■ Input material:
=-=-=-=-=
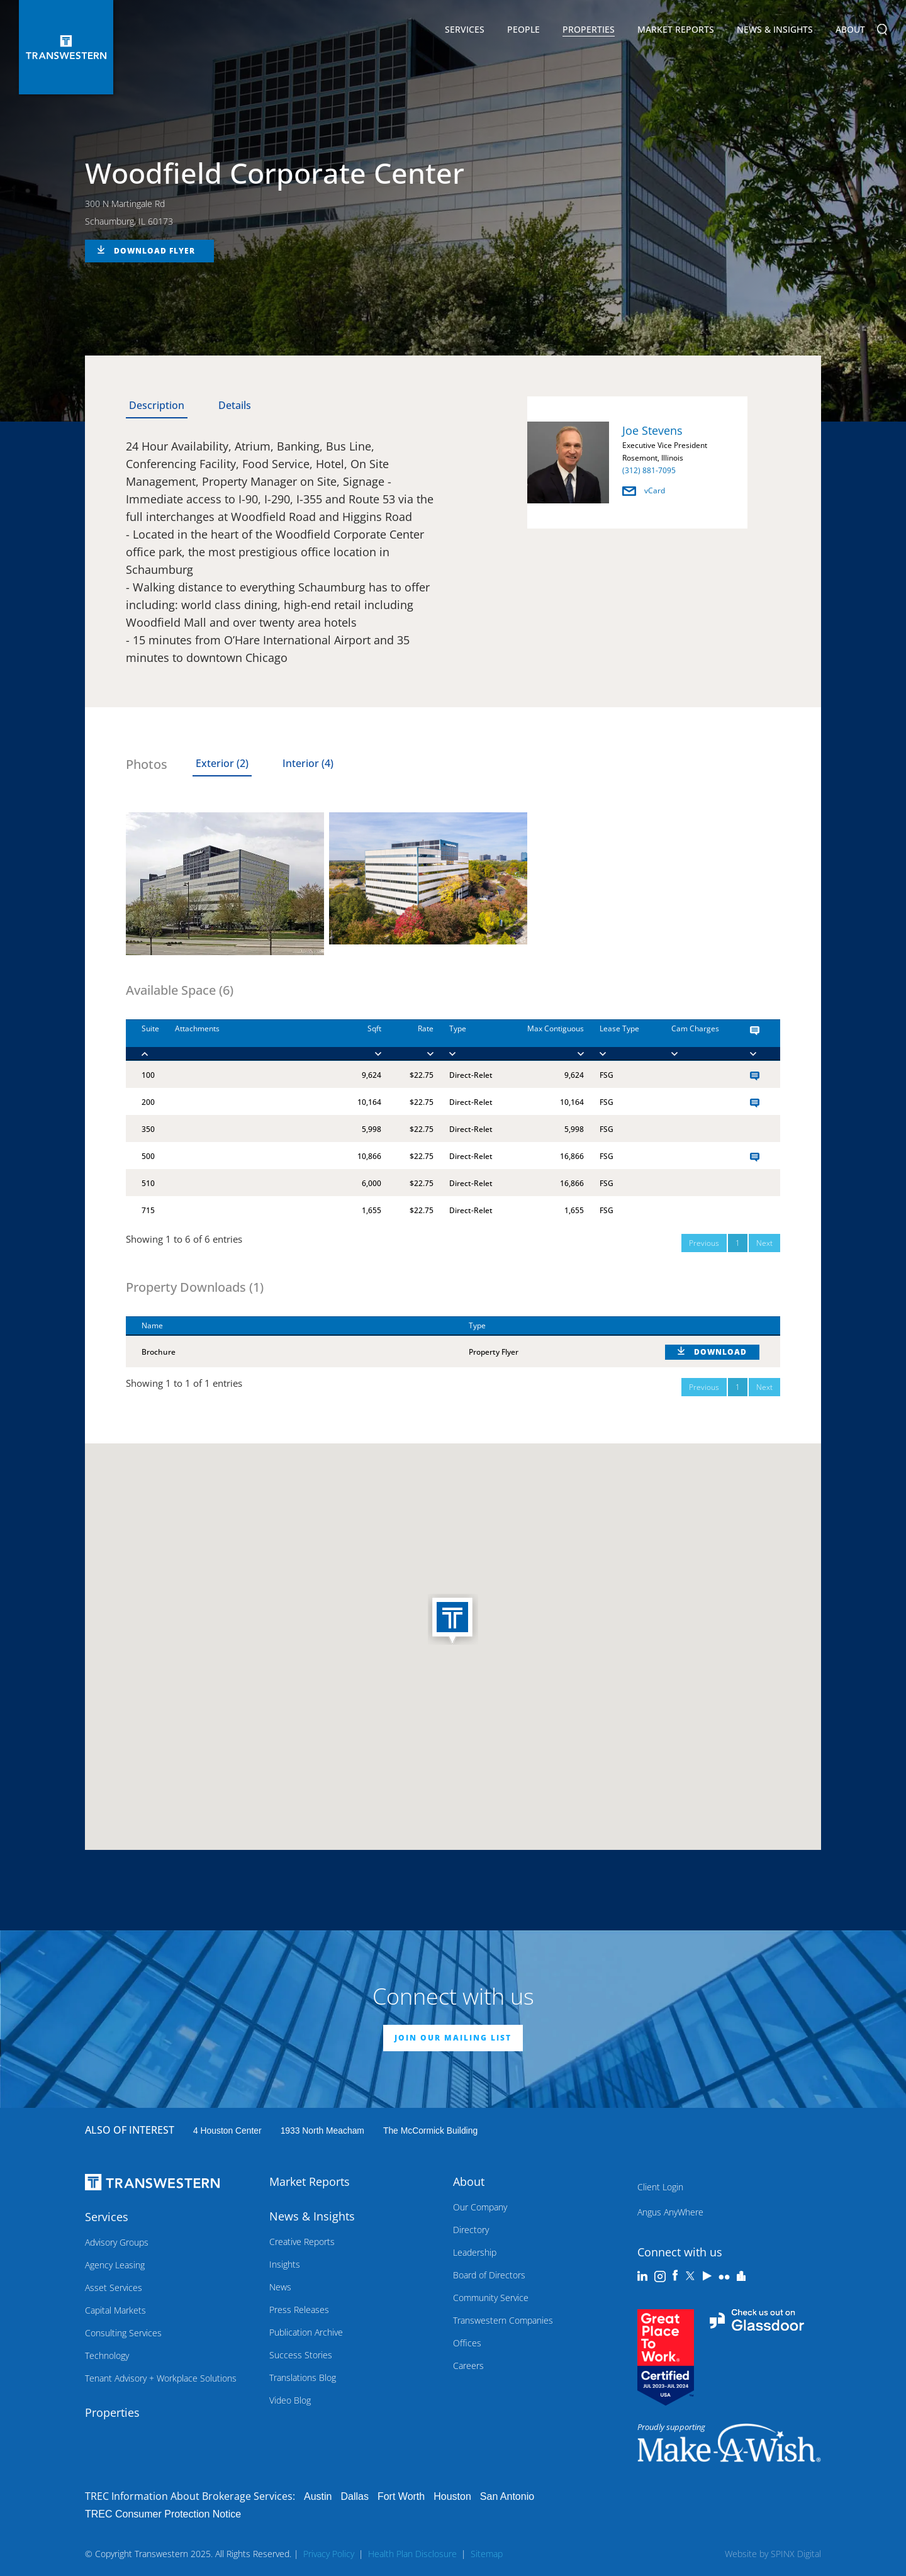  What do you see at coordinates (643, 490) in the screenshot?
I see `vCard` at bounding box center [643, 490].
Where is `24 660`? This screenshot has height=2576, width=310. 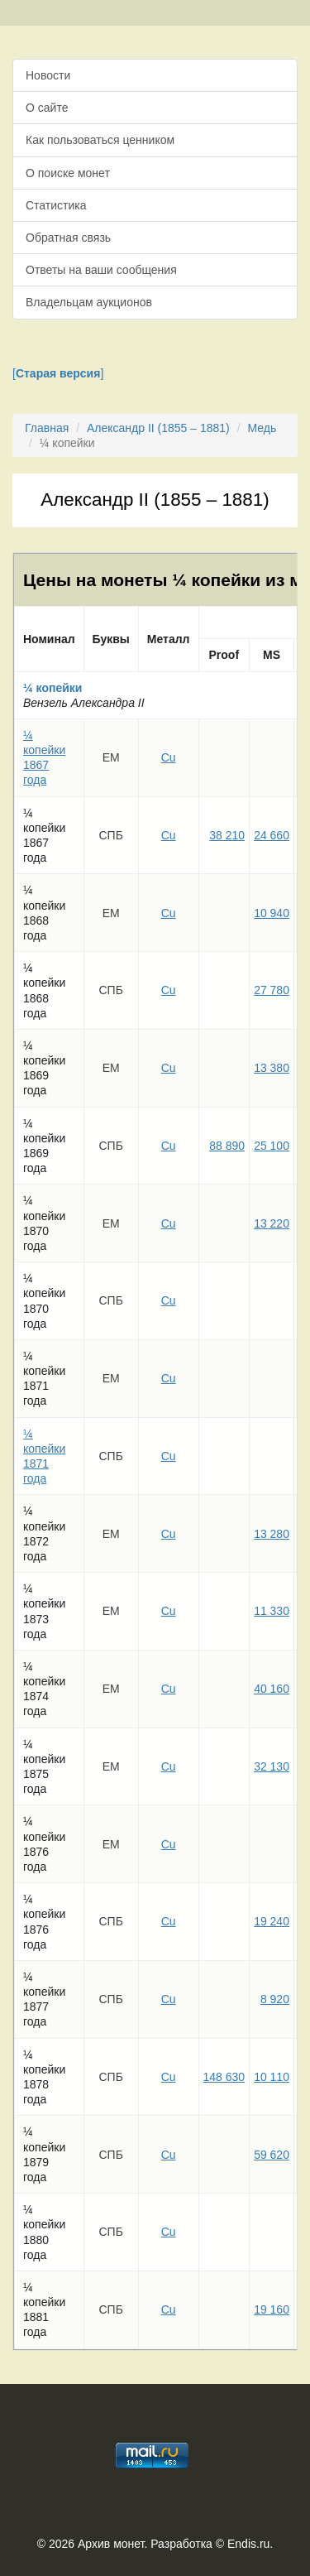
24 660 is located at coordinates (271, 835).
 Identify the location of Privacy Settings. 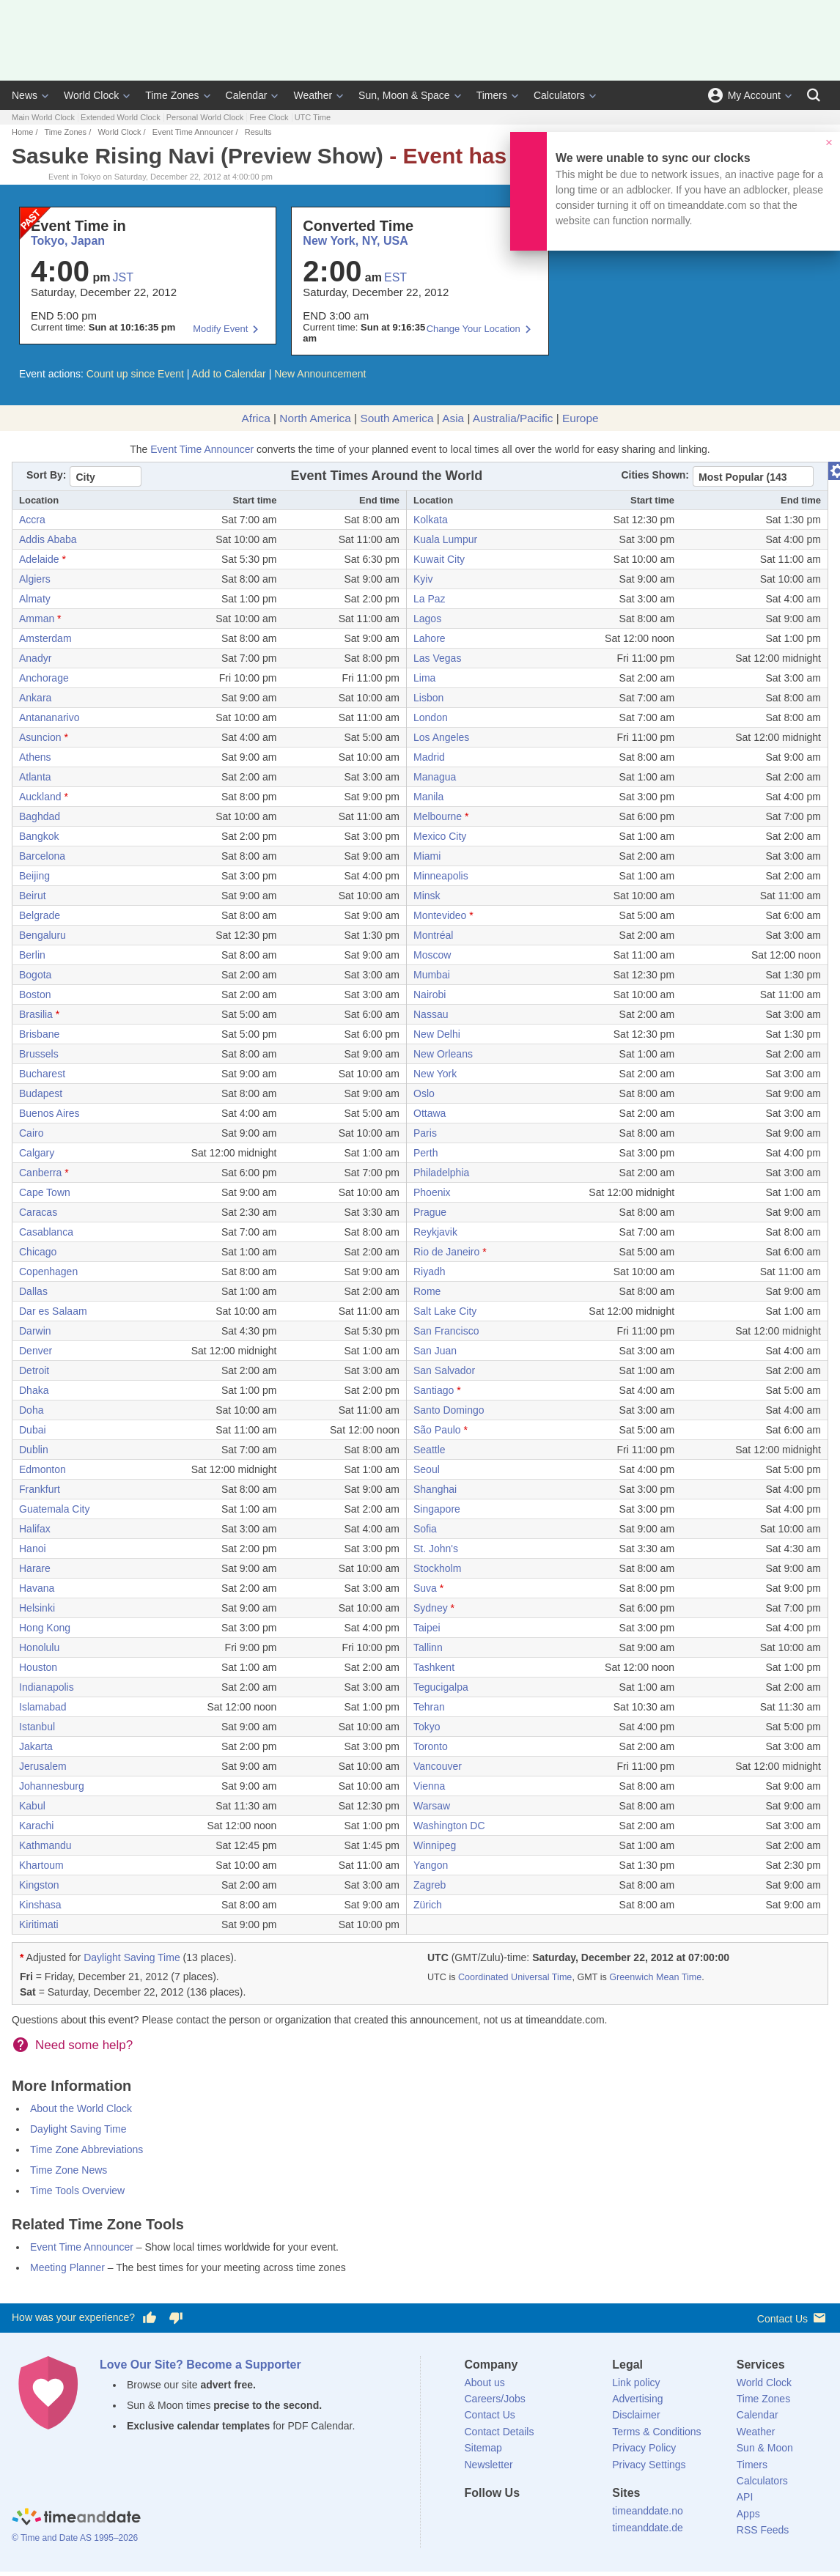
=-=-=-=-=
■ Exercise goal: Could you restate exactly the lines from the line containing "has height=2576, width=310." through the end of the listing, both ends included and nothing else, leaving the images out?

■ Output for this exercise:
Where is `24 660`? This screenshot has height=2576, width=310. 
24 660 is located at coordinates (271, 835).
 Identify the location of Privacy Settings. 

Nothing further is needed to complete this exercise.